Chipset drivers have to be installed first. Only then certain chipset connected devices can be properly detected.
If a device is not detected, you can not install device drivers to it.
After chiset drivers have been installed, all the other device drivers can be installed.
I would argue this is largely a myth. For one, everything today is more or less connected over PCIe, which devices must implement a set of standard commands. Those commands would include being able to ping and poll for devices and identify them. For instance, here's a block diagram of an AMD B550 board:
MC12-LE0_BlockDiagram.png


As I have one myself, I can tell you I've been able to use the SATA, USB, and LAN ports without needing to install the driver.

And going back even further on an LGA775 board where basically all of the peripherals connected over the chipset in some form or fashion

p55.jpg

How would you be able to install Windows on a drive connected to the chipset (which is all of them) if you don't have the chipset drivers installed yet? And if you wanted to bring up say Windows XP's setup going "Press F6 to install a third party SCSI or RAID driver...", it's exactly what it says on the tin. You can still install it on a PATA drive, which is connected to the chipset.

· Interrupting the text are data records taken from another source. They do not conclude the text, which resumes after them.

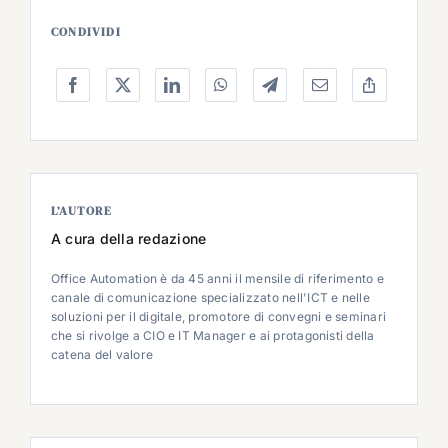
CONDIVIDI
L’AUTORE
A cura della redazione
Office Automation è da 45 anni il mensile di riferimento e
canale di comunicazione specializzato nell'ICT e nelle
soluzioni per il digitale, promotore di convegni e seminari
che si rivolge a CIO e IT Manager e ai protagonisti della
catena del valore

However, if there's some vendor specific item that a device is connected to, where that vendor specific item first needs to have its drivers installed, then sure. But I can't recall where this was actually the case. And even then, this was likely an optional component. But for the most part, what's included in a typical chipset driver package are for components that are specific to that manufacturer, like Intel's IME or AMD's GPIO.